The Perceived Problem

While the Fed’s purchase programs succeeded in providing corporations with credit and stabilized markets during the pandemic-related economic crisis, it raised expectations that the Fed could intervene again, ring-fencing corporations from future economic shocks. That might artificially cut the cost of credit and encourage companies to overleverage, sowing the seeds of a future crisis.

Investor expectations of an enduring “Fed put” for US corporate bonds could also affect the success of various investment strategies by reducing credit spread widening during periods of economic and financial market volatility.

U.S. Market Metrics Provide No Evidence of a “Fed Put” 

  • Credit spreads and volatility were within historical ranges post the pandemic recovery in financial markets. 
  • Credit spreads were close to levels suggested by fair value models. 
  • Option skew was steeper than we would expect if investors were counting on a Fed put. 
  • Recent spread widening is consistent with a slowing economy. 
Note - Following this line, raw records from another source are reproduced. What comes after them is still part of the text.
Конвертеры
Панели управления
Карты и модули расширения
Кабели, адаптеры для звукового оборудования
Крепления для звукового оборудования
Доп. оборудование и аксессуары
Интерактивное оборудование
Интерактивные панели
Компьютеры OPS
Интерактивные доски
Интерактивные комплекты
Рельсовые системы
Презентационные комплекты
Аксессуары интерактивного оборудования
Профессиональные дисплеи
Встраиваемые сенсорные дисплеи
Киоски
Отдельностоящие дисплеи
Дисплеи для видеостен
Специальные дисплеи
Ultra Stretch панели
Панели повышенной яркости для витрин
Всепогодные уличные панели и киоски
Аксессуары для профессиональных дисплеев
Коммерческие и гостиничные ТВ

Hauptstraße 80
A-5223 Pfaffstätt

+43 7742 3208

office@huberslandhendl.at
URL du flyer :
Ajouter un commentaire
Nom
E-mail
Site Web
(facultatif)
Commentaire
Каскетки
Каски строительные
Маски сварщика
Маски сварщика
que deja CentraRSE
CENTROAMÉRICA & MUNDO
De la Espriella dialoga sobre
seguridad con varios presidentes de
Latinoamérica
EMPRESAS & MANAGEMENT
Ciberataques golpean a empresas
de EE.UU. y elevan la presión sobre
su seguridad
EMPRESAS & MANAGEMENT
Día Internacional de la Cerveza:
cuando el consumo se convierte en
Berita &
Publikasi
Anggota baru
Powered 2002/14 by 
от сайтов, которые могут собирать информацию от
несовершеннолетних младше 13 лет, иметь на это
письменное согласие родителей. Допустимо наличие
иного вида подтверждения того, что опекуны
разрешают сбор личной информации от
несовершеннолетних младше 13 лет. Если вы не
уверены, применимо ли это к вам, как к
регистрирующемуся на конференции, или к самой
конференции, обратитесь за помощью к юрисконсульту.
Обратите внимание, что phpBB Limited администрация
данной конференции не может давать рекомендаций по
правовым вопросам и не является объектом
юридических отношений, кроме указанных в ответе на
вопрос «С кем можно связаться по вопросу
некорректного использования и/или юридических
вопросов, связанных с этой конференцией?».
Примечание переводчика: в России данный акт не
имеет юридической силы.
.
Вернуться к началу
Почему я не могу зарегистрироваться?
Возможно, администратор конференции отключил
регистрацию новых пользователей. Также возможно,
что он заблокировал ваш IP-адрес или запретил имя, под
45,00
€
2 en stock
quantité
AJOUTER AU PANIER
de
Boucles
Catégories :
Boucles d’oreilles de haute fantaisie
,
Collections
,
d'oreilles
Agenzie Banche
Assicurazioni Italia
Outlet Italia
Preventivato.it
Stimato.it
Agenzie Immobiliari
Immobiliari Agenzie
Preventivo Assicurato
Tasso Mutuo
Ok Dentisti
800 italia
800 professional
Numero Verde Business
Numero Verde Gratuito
The lack of evidence in market-pricing of a “Fed put” suggests the market may see the Fed’s 2020 corporate bond purchase programs as a response to an extreme crisis and unlikely to recur in a runof-the mill recession.
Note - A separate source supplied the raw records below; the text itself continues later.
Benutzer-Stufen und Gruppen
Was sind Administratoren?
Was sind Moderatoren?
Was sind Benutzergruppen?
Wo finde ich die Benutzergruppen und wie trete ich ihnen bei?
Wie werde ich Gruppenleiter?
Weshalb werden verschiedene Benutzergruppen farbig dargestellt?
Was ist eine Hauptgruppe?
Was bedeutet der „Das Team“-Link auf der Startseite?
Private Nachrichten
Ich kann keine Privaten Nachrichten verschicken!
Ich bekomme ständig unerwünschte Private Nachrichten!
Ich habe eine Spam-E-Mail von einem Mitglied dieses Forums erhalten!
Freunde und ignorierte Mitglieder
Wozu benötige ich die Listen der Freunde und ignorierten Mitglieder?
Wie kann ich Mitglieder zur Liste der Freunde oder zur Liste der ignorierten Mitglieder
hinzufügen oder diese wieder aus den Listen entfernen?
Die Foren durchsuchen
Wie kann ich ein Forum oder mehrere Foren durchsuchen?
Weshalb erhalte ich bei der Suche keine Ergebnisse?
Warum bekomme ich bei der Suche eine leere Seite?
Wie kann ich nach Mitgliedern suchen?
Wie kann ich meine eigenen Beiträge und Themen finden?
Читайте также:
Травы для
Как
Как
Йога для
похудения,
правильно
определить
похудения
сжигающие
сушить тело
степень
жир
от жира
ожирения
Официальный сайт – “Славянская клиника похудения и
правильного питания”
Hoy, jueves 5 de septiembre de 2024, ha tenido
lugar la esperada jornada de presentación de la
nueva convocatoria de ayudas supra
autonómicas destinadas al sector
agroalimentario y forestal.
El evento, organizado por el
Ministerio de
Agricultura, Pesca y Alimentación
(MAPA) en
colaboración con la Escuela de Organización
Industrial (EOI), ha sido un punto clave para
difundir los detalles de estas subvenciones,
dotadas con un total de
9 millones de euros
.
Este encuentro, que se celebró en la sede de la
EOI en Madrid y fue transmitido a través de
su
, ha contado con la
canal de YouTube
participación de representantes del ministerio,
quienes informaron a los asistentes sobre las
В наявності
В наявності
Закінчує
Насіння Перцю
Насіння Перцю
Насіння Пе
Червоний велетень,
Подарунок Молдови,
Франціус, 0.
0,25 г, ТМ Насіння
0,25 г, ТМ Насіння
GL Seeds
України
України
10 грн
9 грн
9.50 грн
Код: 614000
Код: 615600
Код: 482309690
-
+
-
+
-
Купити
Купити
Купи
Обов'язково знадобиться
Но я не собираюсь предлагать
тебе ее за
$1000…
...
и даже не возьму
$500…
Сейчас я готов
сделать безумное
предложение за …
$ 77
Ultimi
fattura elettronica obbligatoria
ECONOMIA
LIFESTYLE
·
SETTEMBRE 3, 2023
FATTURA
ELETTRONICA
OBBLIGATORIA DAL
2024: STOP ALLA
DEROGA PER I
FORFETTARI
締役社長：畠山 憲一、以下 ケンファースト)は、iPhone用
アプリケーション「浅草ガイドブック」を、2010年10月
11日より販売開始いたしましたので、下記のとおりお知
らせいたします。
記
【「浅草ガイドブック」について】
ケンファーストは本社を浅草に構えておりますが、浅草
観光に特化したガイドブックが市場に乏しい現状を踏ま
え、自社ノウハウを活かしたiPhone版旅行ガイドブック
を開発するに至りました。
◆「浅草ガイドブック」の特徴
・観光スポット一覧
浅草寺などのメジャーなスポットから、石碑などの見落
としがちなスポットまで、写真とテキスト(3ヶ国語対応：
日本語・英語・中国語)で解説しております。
The market may also believe that legal and political constraints make future credit interventions highly unlikely in the U.S. The Fed’s rapid unwinding of its corporate bond holdings in 2021 also suggests that the Fed retains its traditional aversion to interfering in credit allocation.

 

Post-Pandemic Credit Spreads not Unprecedented

Post-Pandemic Credit Spreads not Unprecedented

As of June 30, 2022.
Source: UBS, used with permission.

Euro-Area Market Provides Some Far-from-Conclusive Evidence

  • The median spread for BBB-rated corporates and spread volatility have been lower since the ECB began intervening in 2016 than in prior years. 
  • Euro area investment-grade spreads were tight relative to modeled spreads in March 2020. 


The market may have expected the ECB to scale up corporate bond purchases if necessary to ensure business access to credit. The ECB had started an ongoing corporate debt program in 2016 and resumed purchased in late 2019, after a pause. There were no legal or political barriers to it doing more.

But there are other potential reasons for the decline in euro-area credit spreads and spread volatility after the ECB program began in 2016. Most simply, nothing bad happened to rattle the market until the pandemic, while the prior decade included both the Global Financial Crisis and the European Sovereign Debt Crisis. ECB rate cuts and its launch of sovereign quantitative easing in 2015 could also explain the decline in spreads and spread volatility, as investors took more risk by moving down in quality in response to lower interest rates.

 

What to Watch

It is possible that market expectations of a Fed put might only become apparent when a recession or financial crisis looms. It is worth monitoring how spreads, model valuations and option prices evolve, particularly as investors focus on whether the Fed’s rapid rate hikes this year will lead to a recession.